## GOAL OF THE EXERCISE
Read the lines below, and copy any that contain the string "link".

──────── SUPPLIED MATERIAL

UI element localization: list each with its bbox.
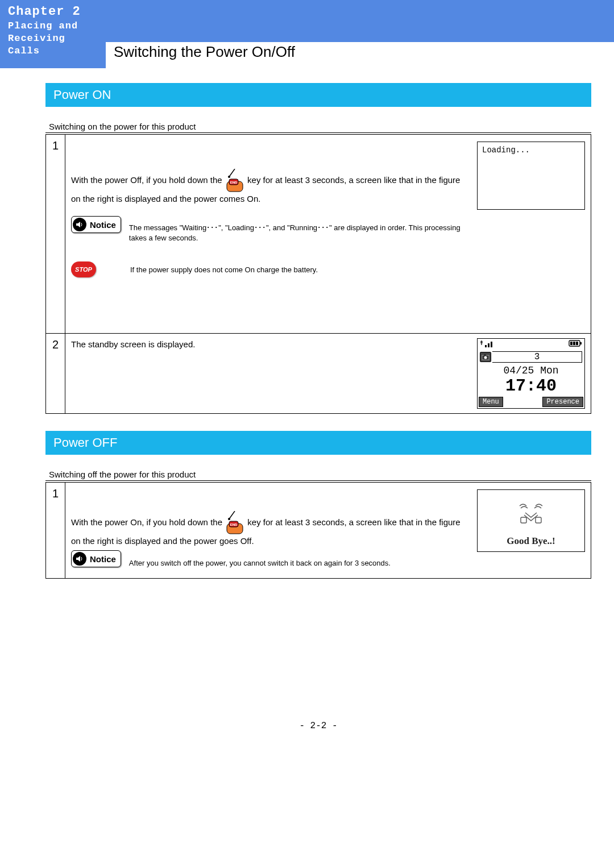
section-power-on: Power ON	[45, 83, 591, 107]
step-body: With the power On, if you hold down the …	[65, 483, 472, 578]
loading-screen: Loading...	[477, 142, 585, 210]
standby-time: 17:40	[478, 376, 584, 396]
sound-icon	[73, 218, 86, 231]
battery-icon	[569, 340, 582, 350]
step-figure: 3 04/25 Mon 17:40 Menu Presence	[471, 334, 591, 414]
notice-text: After you switch off the power, you cann…	[129, 558, 391, 568]
step-text: With the power Off, if you hold down the…	[71, 169, 466, 205]
signal-icon	[480, 340, 495, 350]
svg-rect-11	[573, 342, 575, 345]
standby-screen: 3 04/25 Mon 17:40 Menu Presence	[477, 338, 585, 409]
section-power-off: Power OFF	[45, 431, 591, 455]
power-off-steps-table: 1 With the power On, if you hold down th…	[45, 482, 591, 578]
svg-point-1	[228, 176, 230, 178]
svg-rect-15	[484, 354, 486, 356]
notice-badge: Notice	[71, 550, 121, 567]
notice-row: Notice After you switch off the power, y…	[71, 550, 466, 568]
svg-rect-21	[521, 517, 526, 523]
svg-rect-9	[580, 342, 582, 344]
end-key-icon: END	[225, 169, 245, 193]
stop-row: STOP If the power supply does not come O…	[71, 261, 466, 277]
content-area: Power ON Switching on the power for this…	[0, 68, 614, 731]
svg-rect-6	[488, 343, 489, 347]
goodbye-screen: Good Bye..!	[477, 489, 585, 552]
page-number: - 2-2 -	[45, 721, 591, 731]
step-number: 2	[46, 334, 65, 414]
svg-line-0	[229, 169, 235, 177]
softkey-menu: Menu	[479, 397, 503, 407]
standby-field: 3	[492, 351, 582, 363]
text-pre: With the power Off, if you hold down the	[71, 175, 225, 185]
loading-text: Loading...	[482, 146, 530, 155]
svg-line-16	[229, 511, 235, 519]
svg-text:END: END	[230, 523, 238, 526]
step-figure: Good Bye..!	[471, 483, 591, 578]
stop-badge: STOP	[71, 261, 96, 277]
sound-icon	[73, 552, 86, 566]
notice-text: The messages "Waiting･･･", "Loading･･･",…	[129, 223, 466, 243]
chapter-title: Chapter 2	[8, 5, 98, 19]
step-figure: Loading...	[471, 135, 591, 334]
step-body: With the power Off, if you hold down the…	[65, 135, 472, 334]
notice-label: Notice	[90, 220, 116, 230]
svg-point-14	[484, 356, 487, 359]
notice-badge: Notice	[71, 216, 121, 233]
step-text: With the power On, if you hold down the …	[71, 511, 466, 547]
svg-rect-5	[485, 345, 487, 347]
svg-rect-7	[491, 342, 492, 347]
step-number: 1	[46, 135, 65, 334]
svg-rect-10	[570, 342, 572, 345]
standby-date: 04/25 Mon	[478, 365, 584, 376]
svg-rect-22	[536, 517, 541, 523]
end-key-icon: END	[225, 511, 245, 535]
topic-title: Switching the Power On/Off	[114, 43, 614, 61]
power-on-steps-table: 1 With the power Off, if you hold down t…	[45, 134, 591, 414]
step-number: 1	[46, 483, 65, 578]
softkey-presence: Presence	[542, 397, 583, 407]
goodbye-text: Good Bye..!	[478, 535, 584, 547]
svg-rect-12	[576, 342, 578, 345]
camera-icon	[480, 352, 491, 362]
topic-box: Switching the Power On/Off	[106, 42, 614, 68]
power-on-subheading: Switching on the power for this product	[45, 122, 591, 133]
step-text: The standby screen is displayed.	[71, 339, 195, 349]
notice-label: Notice	[90, 554, 116, 564]
stop-text: If the power supply does not come On cha…	[130, 265, 318, 274]
notice-row: Notice The messages "Waiting･･･", "Loadi…	[71, 216, 466, 243]
svg-point-17	[228, 518, 230, 520]
chapter-subtitle: Placing and Receiving Calls	[8, 20, 98, 57]
text-pre: With the power On, if you hold down the	[71, 517, 225, 527]
page-header: Chapter 2 Placing and Receiving Calls Sw…	[0, 0, 614, 68]
step-body: The standby screen is displayed.	[65, 334, 472, 414]
power-off-subheading: Switching off the power for this product	[45, 470, 591, 481]
svg-text:END: END	[230, 181, 238, 184]
handshake-icon	[514, 500, 548, 525]
chapter-box: Chapter 2 Placing and Receiving Calls	[0, 0, 106, 68]
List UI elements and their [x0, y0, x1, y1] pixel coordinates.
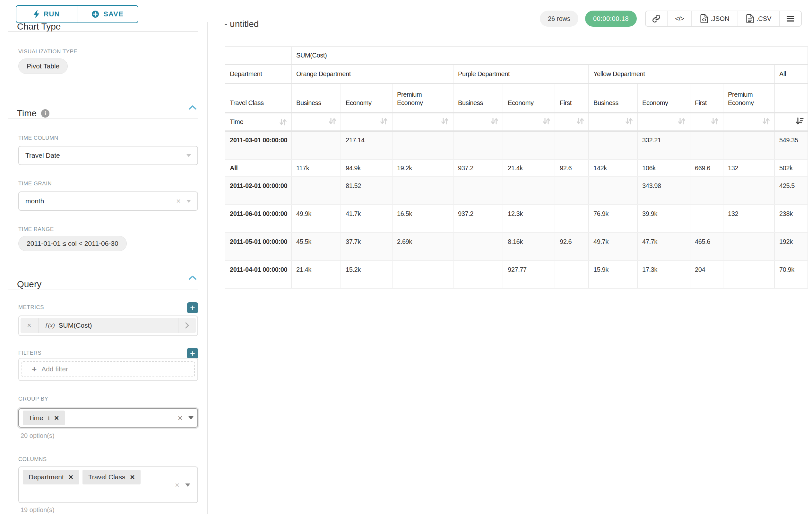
more-options-button[interactable] — [779, 11, 801, 26]
column-sort-cell[interactable] — [291, 113, 341, 131]
export-json-button[interactable]: .JSON — [691, 11, 737, 26]
value-cell: 425.5 — [775, 177, 808, 205]
columns-select[interactable]: Department ✕ Travel Class ✕ × — [18, 466, 198, 503]
sort-desc-active-icon — [795, 116, 804, 126]
value-cell: 332.21 — [637, 131, 690, 159]
sort-toggle-icon — [278, 117, 288, 127]
value-cell: 12.3k — [503, 205, 555, 233]
sort-toggle-icon — [624, 116, 634, 126]
save-button[interactable]: SAVE — [77, 6, 138, 23]
value-cell — [690, 131, 723, 159]
column-sort-cell[interactable] — [589, 113, 637, 131]
column-sort-cell[interactable] — [555, 113, 589, 131]
add-filter-button[interactable]: + Add filter — [22, 361, 195, 377]
value-cell — [555, 205, 589, 233]
value-cell: 15.9k — [589, 261, 637, 289]
column-sort-cell[interactable] — [503, 113, 555, 131]
chart-title[interactable]: - untitled — [224, 19, 259, 29]
query-collapse-chevron-icon[interactable] — [188, 275, 197, 280]
column-leaf-header: Business — [589, 83, 637, 113]
sort-toggle-icon — [328, 116, 337, 126]
column-sort-cell[interactable] — [723, 113, 775, 131]
column-group-header: Purple Department — [453, 64, 589, 83]
value-cell — [291, 131, 341, 159]
value-cell — [589, 131, 637, 159]
metric-pill[interactable]: × ƒ(x) SUM(Cost) — [21, 318, 196, 333]
query-timer-badge: 00:00:00.18 — [585, 10, 637, 27]
visualization-type-label: VISUALIZATION TYPE — [18, 49, 77, 55]
value-cell — [555, 131, 589, 159]
columns-tag-travel-class[interactable]: Travel Class ✕ — [83, 470, 141, 484]
value-cell — [555, 177, 589, 205]
row-label-cell: 2011-06-01 00:00:00 — [225, 205, 291, 233]
columns-tag-department[interactable]: Department ✕ — [23, 470, 79, 484]
add-metric-button[interactable]: + — [187, 302, 198, 313]
value-cell — [392, 261, 453, 289]
group-by-select[interactable]: Time i ✕ × — [18, 408, 198, 428]
column-sort-cell[interactable] — [690, 113, 723, 131]
time-column-select[interactable]: Travel Date — [18, 146, 198, 165]
column-sort-cell[interactable] — [775, 113, 808, 131]
time-range-pill[interactable]: 2011-01-01 ≤ col < 2011-06-30 — [18, 236, 127, 251]
pivot-table: SUM(Cost)DepartmentOrange DepartmentPurp… — [225, 46, 808, 289]
remove-metric-icon[interactable]: × — [21, 318, 38, 333]
chevron-down-icon — [188, 416, 194, 420]
value-cell: 8.16k — [503, 233, 555, 261]
value-cell: 76.9k — [589, 205, 637, 233]
metrics-label: METRICS — [18, 304, 44, 310]
value-cell: 49.7k — [589, 233, 637, 261]
sort-toggle-icon — [379, 116, 389, 126]
value-cell — [503, 177, 555, 205]
col-dimension-label: Department — [225, 64, 291, 83]
expand-metric-icon[interactable] — [178, 318, 196, 333]
remove-tag-icon[interactable]: ✕ — [68, 474, 74, 481]
value-cell: 39.9k — [637, 205, 690, 233]
export-csv-label: .CSV — [756, 15, 772, 23]
metric-value: SUM(Cost) — [59, 322, 92, 329]
add-filter-plus-button[interactable]: + — [187, 348, 198, 359]
value-cell: 94.9k — [341, 159, 392, 177]
copy-link-button[interactable] — [646, 11, 667, 26]
value-cell: 117k — [291, 159, 341, 177]
run-button[interactable]: RUN — [17, 6, 77, 23]
time-collapse-chevron-icon[interactable] — [188, 105, 197, 110]
clear-icon[interactable]: × — [175, 481, 179, 489]
remove-tag-icon[interactable]: ✕ — [130, 474, 135, 481]
clear-icon[interactable]: × — [176, 197, 181, 205]
column-leaf-header: Business — [291, 83, 341, 113]
column-sort-cell[interactable] — [392, 113, 453, 131]
export-json-label: .JSON — [710, 15, 729, 23]
table-row: All117k94.9k19.2k937.221.4k92.6142k106k6… — [225, 159, 808, 177]
column-leaf-header: Economy — [637, 83, 690, 113]
column-sort-cell[interactable] — [341, 113, 392, 131]
fx-icon: ƒ(x) — [45, 322, 55, 329]
value-cell: 549.35 — [775, 131, 808, 159]
row-label-cell: 2011-04-01 00:00:00 — [225, 261, 291, 289]
info-icon[interactable]: i — [48, 414, 50, 422]
time-grain-select[interactable]: month × — [18, 191, 198, 211]
value-cell: 81.52 — [341, 177, 392, 205]
panel-toolbar: RUN SAVE — [0, 0, 208, 22]
clear-icon[interactable]: × — [178, 414, 183, 422]
info-icon[interactable]: i — [41, 109, 50, 117]
value-cell — [453, 233, 503, 261]
column-group-header: Yellow Department — [589, 64, 775, 83]
metric-header-cell: SUM(Cost) — [291, 47, 808, 64]
remove-tag-icon[interactable]: ✕ — [54, 414, 59, 422]
export-csv-button[interactable]: .CSV — [737, 11, 779, 26]
value-cell: 70.9k — [775, 261, 808, 289]
control-panel: Chart Type RUN SAVE VISUALIZATION TYPE P… — [0, 0, 208, 514]
row-dimension-sort-cell[interactable]: Time — [225, 113, 291, 131]
metrics-field: × ƒ(x) SUM(Cost) — [18, 316, 198, 336]
column-sort-cell[interactable] — [453, 113, 503, 131]
value-cell: 937.2 — [453, 159, 503, 177]
group-by-tag-time[interactable]: Time i ✕ — [23, 410, 65, 425]
embed-code-button[interactable]: </> — [667, 11, 691, 26]
value-cell: 45.5k — [291, 233, 341, 261]
column-leaf-header: Premium Economy — [392, 83, 453, 113]
code-icon: </> — [675, 15, 684, 23]
link-icon — [652, 15, 661, 23]
visualization-type-pill[interactable]: Pivot Table — [18, 58, 68, 74]
column-sort-cell[interactable] — [637, 113, 690, 131]
table-row: 2011-06-01 00:00:0049.9k41.7k16.5k937.21… — [225, 205, 808, 233]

────────────────

## FINAL ANSWER
copy-link-button[interactable] — [646, 11, 667, 26]
link-icon — [652, 15, 661, 23]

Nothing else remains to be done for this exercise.